Tuesday, June 5, 2012

Kristen's Kitchen: A Week of Recipes, Monday

I've found that the best way to be successful at following through with cooking meals on a daily(ish) basis is to sit down one day a week and come up with the menu for the rest of the week.  I've found about 5 or 6 recipes and will share them with you over the next few days with some pictures and feedback. 

Tonight I made Mushroom Pork Tenderloin and Bruschetta Fresca with a Blackberry Beer Cocktail.  Enjoy!
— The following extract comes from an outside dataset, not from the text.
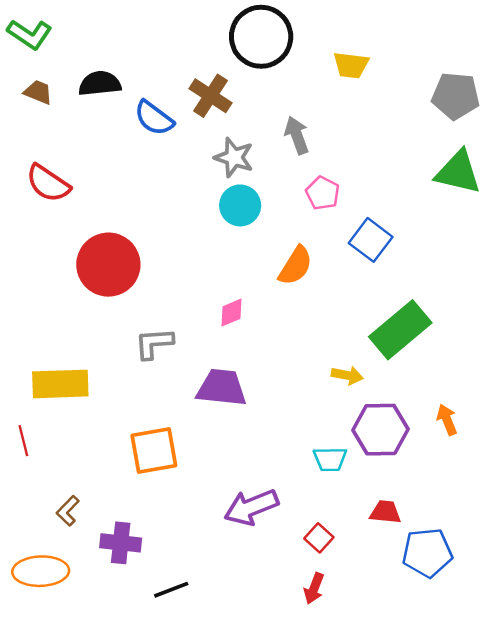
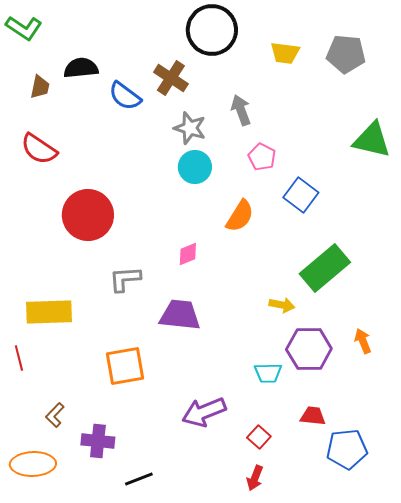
brown trapezoid: (38, 92) -> (40, 87), moved, turned 80
gray pentagon: (456, 96) -> (346, 54), moved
Mushroom Pork Tenderloin Recipe
Ingredients:
-2 pork tenderloins (about 2 lbs)
-1/4 cup mayonnaise
-1 (1 oz) packet onion soup mix
-2 teaspoons minced garlic
-8 oz pre-sliced baby portabellas
-1 tablespoon quick-mixing flour
-1/2 cup milk

PREP:
-Slice tenderloins diagonally into about twelve 1/2-inch-thick slices

STEPS:
1. Combine mayo, dry soup mix, and garlic in large bowl
2. Preheat large saute pan on medium-high heat 2-3 minutes.  Stir pork slices and mushrooms into soup mixture; plan in pan.  Cook 2-3 minutes on each side or until browned.
3. Stir in flour; cook 1-2 more minutes.  Stir in milk and reduce heat to low; cook 4-6 minutes or until sauce thickens and pork is 160 degrees F (for medium).  Serve.
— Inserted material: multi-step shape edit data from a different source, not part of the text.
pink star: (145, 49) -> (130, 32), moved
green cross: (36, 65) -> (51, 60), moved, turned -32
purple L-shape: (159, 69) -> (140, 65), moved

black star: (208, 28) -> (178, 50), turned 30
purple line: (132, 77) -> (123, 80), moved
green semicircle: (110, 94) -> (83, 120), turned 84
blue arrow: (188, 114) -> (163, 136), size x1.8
Super quick and easy.  If I were to do this again, I would serve the pork over a bed of angel hair pasta or rice.  I'd also maybe add a salad or corn or baked potato. 
Doesn't look too great but it was really tasty.
Bruschetta Fresca Recipe
Ingredients:
-1 bakery baguette
-8 oz fresh mozzarella (no cheese in above pictures because i can't have it)
-4-6 fresh basil leaves
-2 teaspoons minced garlic
-1 tablespoon balsamic vinegar
-2 tablespoons extra-virgin olive oil
-1 1/2 cups pre-diced fresh tomatoes
-1 teaspoon seasoned salt
-1/4 teaspoon pepper

PREP:
-Place oven rack 6 inches from heat source; then preheat on broil.
-Slice bread into 1/2-inch-thick slices; place on baking sheet.
-Cut cheese into small, bite-size pieces.
-Slice basil into thin strips.

STEPS:
1. Combine in medium bowl, garlic, vinegar, and olive oil.  Stir in cheese, tomatoes, seasoned salt, and pepper.
2. Broil bread 1 minute on each side until lightly toasted. (Watch closely to prevent over-browning.) Top with tomato mixture; sprinkle with basil and serve.


Blackberry Beer Cocktail (YUM)

Some may know this drink as a "Pink Panty Dropper" but it's a tad bit different.

Ingredients:
-4 bottles (12 oz each) beer, chilled (I used Coors Light)
-1 can (12 oz) frozen raspberry lemonade concentrate, thawed (store didn't have this, so we used pink lemonade)
-3/4 cup fresh or frozen blackberries, thawed
-1/2 cup vodka
-Ice cubes
-Lemon slices

STEPS:
-Combine beer, lemonade concentrate, blackberries and vodka in a large pitcher.  Serve over ice and garnish with lemon slices.

SOOOOO good and doesn't taste like beer or vodka at all.  Has the perfect carbonation and sweetness.  Perfect summer drink.
And there you have it. Monday's meal.  Just in time for me to prep and start dinner for tonight.  Back to update tomorrow!